Y no me refiero a casos clásicos y antiguos, como el del presidente Abadía Méndez, del cual se dice que, en sus últimos años en Choachí, perseguía desnudo a las campesinas del lugar. Así lo afirmaba, hasta hace poco, Carlitos, el que fue su “chino mandadero”. Me interesan casos como el del presiente Valencia, al que se le atribuía cierta locura genial. Y todo mandatario reciente ha demostrado que el poder trastorna. Claro, cada cual reacciona de manera distinta a esa ingobernabilidad de la realidad nacional, incluida la fuga.

Unos han tratado de sobrevivir en el poder con toda clase de piruetas políticas que parecen locuras. A otros, como Pastrana, la tontería no les ha dado para llegar al grado superior de locura. Alguno ha cambiado su modo de ser y de opinar una vez que ha llegado al poder. Como Santos, que siempre nos dijo que él era distinto. El caso de Uribe está requeteconocido. No vale la pena insistir en ello. Su caso es el de la saga de la locura del poder. No para.

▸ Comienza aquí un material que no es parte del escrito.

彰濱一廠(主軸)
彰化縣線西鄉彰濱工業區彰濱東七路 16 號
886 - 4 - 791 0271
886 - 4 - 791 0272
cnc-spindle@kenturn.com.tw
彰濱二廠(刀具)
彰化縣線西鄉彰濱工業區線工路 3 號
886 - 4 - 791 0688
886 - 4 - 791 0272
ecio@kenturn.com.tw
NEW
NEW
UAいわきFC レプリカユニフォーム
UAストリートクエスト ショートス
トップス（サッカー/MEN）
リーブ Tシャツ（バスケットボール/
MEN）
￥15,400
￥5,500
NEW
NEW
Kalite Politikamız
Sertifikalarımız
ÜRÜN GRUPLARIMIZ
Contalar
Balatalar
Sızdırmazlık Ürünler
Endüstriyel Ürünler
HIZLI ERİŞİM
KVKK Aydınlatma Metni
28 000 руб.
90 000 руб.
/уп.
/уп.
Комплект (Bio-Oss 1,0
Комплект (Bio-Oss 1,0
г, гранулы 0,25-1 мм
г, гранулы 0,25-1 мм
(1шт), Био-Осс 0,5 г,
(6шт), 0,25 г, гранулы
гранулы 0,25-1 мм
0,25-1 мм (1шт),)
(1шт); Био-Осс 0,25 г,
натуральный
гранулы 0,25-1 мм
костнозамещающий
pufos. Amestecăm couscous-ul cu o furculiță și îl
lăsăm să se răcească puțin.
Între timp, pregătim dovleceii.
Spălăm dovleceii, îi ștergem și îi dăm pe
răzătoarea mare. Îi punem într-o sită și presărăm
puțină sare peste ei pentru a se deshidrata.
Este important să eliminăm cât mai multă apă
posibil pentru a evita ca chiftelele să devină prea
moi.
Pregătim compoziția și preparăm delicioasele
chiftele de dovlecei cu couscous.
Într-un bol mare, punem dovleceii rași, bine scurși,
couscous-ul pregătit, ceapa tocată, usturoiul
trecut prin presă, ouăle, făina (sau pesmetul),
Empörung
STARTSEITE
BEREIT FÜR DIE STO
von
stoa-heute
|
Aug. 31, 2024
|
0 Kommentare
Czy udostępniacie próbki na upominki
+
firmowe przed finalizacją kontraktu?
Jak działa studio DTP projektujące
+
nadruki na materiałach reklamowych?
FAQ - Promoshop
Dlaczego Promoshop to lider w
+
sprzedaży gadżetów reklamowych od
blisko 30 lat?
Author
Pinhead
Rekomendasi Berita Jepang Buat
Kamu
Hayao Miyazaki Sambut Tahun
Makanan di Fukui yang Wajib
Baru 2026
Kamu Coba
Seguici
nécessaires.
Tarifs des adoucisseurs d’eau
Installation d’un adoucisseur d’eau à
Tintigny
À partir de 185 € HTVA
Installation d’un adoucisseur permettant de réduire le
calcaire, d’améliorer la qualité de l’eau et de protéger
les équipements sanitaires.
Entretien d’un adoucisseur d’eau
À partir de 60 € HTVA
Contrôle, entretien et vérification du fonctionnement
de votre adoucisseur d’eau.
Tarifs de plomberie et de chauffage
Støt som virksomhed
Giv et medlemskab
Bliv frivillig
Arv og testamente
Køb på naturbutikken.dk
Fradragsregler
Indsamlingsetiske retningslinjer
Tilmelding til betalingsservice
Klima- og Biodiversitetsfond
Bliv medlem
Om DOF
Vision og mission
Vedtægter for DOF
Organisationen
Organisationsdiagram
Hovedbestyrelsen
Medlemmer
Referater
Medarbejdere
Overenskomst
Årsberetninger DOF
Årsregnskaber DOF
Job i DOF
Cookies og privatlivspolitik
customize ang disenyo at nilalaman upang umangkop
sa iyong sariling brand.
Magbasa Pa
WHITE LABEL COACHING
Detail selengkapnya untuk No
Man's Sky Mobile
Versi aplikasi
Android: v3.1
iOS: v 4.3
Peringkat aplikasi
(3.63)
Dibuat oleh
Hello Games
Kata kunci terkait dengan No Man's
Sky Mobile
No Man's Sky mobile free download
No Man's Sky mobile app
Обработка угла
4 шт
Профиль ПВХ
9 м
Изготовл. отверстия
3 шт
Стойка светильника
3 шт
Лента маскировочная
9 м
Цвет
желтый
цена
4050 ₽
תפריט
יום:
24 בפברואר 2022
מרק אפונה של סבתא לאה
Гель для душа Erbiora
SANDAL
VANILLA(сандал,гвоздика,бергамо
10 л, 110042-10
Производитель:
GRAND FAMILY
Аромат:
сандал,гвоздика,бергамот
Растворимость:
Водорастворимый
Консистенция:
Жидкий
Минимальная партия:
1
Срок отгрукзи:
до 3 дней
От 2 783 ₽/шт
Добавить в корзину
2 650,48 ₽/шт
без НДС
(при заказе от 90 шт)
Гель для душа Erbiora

Pero, lo más triste ocurre cuando se pasa de la locura del “gran poder presidencial” al ridículo del minipoder de los alcaldes. En La ira de Dios, de Herzog, Lope de Aguirre, en la mitad de la selva, se revela contra el rey de España. Era poco su poder, pero el que tenía le sirvió para desarrollar su locura. Nos recuerda a las alcaldadas actuales, que no llegan a ser historia. Petro nos deja claro lo burlesco que resulta un dictadorzuelo local.

No estoy de acuerdo con la imagen de un pequeño Petro sentado en la gran silla de la alcaldía como si le quedara grande. Seguro que él debe pensar que esa silla no es suficiente, le queda pequeña. Aspira a más y hace locuras, pues cree que gobierna lo que no puede gobernar. También se quedará solo.